Jay Loden wrote:
> Roy Smith wrote:
>> In article <[EMAIL PROTECTED]>,
>>  billiejoex <[EMAIL PROTECTED]> wrote:
>>
>>> Hi there.
>>> I'm setting up test suite for a project of mine.
>>> >From test suite, acting as a client, I'd like to know, in certain
>>> situations, if the socket is closed on the other end or not.
>>> I noticed that I can "detect" such state if a call to socket.read()
>>> returns 0 but it seems a little poor to me. :-\
>>> Is there a reliable way to test such socket 'state'?
>> This isn't really a Python question, it's a Berkeley Socket API question.  

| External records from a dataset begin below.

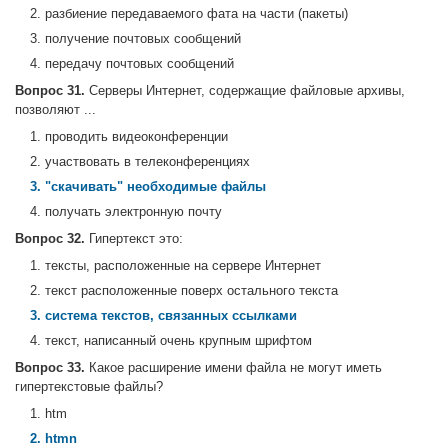
2. разбиение передаваемого фата на части (пакеты)
3. получение почтовых сообщений
4. передачу почтовых сообщений
Вопрос 31.
Серверы Интернет, содержащие файловые архивы,
позволяют ...
1. проводить видеоконференции
2. участвовать в телеконференциях
3. "скачивать" необходимые файлы
4. получать электронную почту
Вопрос 32.
Гипертекст это:
1. тексты, расположенные на сервере Интернет
2. текст расположенные поверх остального текста
3. система текстов, связанных ссылками
4. текст, написанный очень крупным шрифтом
Вопрос 33.
Какое расширение имени файла не могут иметь
гипертекстовые файлы?
1. htm
2. htmn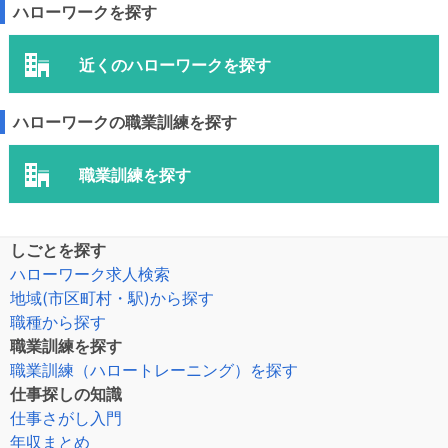
ハローワークを探す
近くのハローワークを探す
ハローワークの職業訓練を探す
職業訓練を探す
しごとを探す
ハローワーク求人検索
地域(市区町村・駅)から探す
職種から探す
職業訓練を探す
職業訓練（ハロートレーニング）を探す
仕事探しの知識
仕事さがし入門
年収まとめ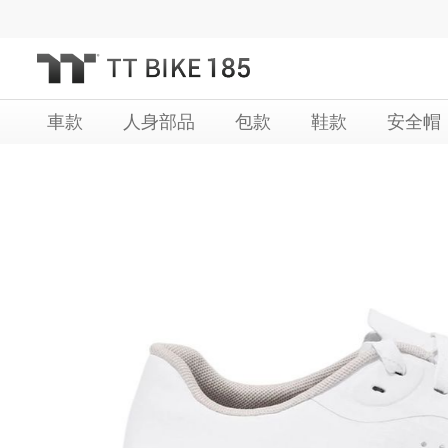
跳
過
到
內
車款
人身部品
包款
鞋款
安全帽
容
Skip
Skip
to
to
the
the
end
beginning
of
of
the
the
images
images
gallery
gallery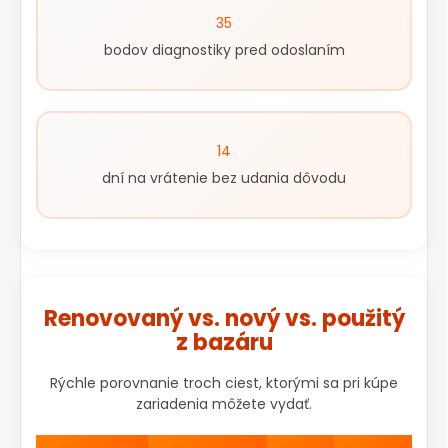
35
bodov diagnostiky pred odoslaním
14
dní na vrátenie bez udania dôvodu
Renovovaný vs. nový vs. použitý
z bazáru
Rýchle porovnanie troch ciest, ktorými sa pri kúpe
zariadenia môžete vydať.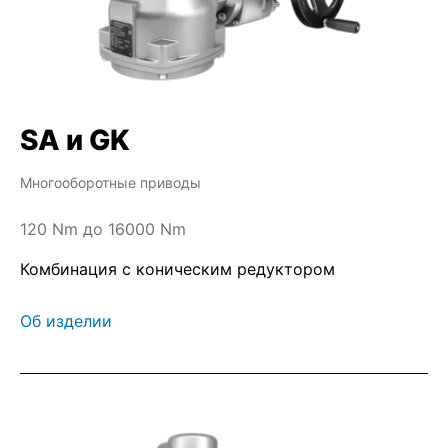
SA и GK
Многооборотные приводы
120 Nm до 16000 Nm
Комбинация с коническим редуктором
Об изделии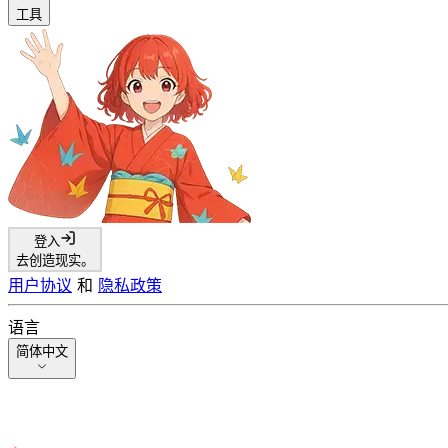
工具
登入
去创造现实。
用户协议
和
隐私政策
语言
简体中文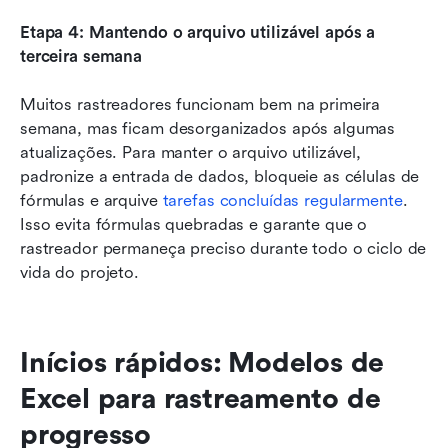
Etapa 4: Mantendo o arquivo utilizável após a 
terceira semana
Muitos rastreadores funcionam bem na primeira 
semana, mas ficam desorganizados após algumas 
atualizações. Para manter o arquivo utilizável, 
padronize a entrada de dados, bloqueie as células de 
fórmulas e arquive 
tarefas concluídas regularmente
. 
Isso evita fórmulas quebradas e garante que o 
rastreador permaneça preciso durante todo o ciclo de 
vida do projeto.
Inícios rápidos: Modelos de 
Excel para rastreamento de 
progresso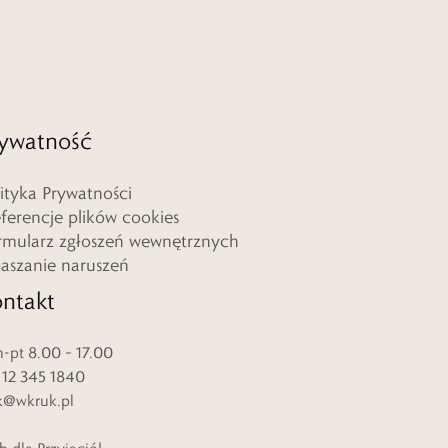
ywatność
lityka Prywatności
eferencje plików cookies
rmularz zgłoszeń wewnętrznych
łaszanie naruszeń
ntakt
-pt 8.00 – 17.00
. 12 345 1840
k@wkruk.pl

>> You don't say, but I assume you're talking about a TCP (i.e. SOCKSTREAM) 
>> connection?
>>
>> The answer is you can use the select() system call to detect "exceptional 
>> conditions" on a socket.  Python's select module provides this 
>> functionality, but to understand how to use it, you need to study the 
>> underlying API.
> 
> Thanks for the interesting information and suggestion of using select(). You 
> are correct that this is actually mostly a socket API question but pertains 
> to Python since the code is all Python's socket and asyncore modules. It 
> might help to step back and explain the original problem. The goal of this 
> portion of the test suite we are writing for the project is to determine if a 
> remote server is behaving properly by closing a socket from the server side 
> based on a client-side command.
> 
> Really what's needed is a way to make sure the socket gets closed, and 
> preferably determine if it was closed from the remote end as expected. Do you 
> know if this is possible to determine from the client side 
> reliably/accurately? Would select()'s exceptional condition flag actually 
> indicate whether or not the root cause of the condition was a socket closed 
> by the remote peer? I've read through the select's manpage and I can't seem 
> to find a reference that indicates what the possible values are for the I/O 
> descriptor sets returned by select. Is there another man page, or a place in 
> the header file for select I can look?

Use select to determine if the socket is readable and writable.  If it 
is, yet you can't send or receive to/from it, then it is closed.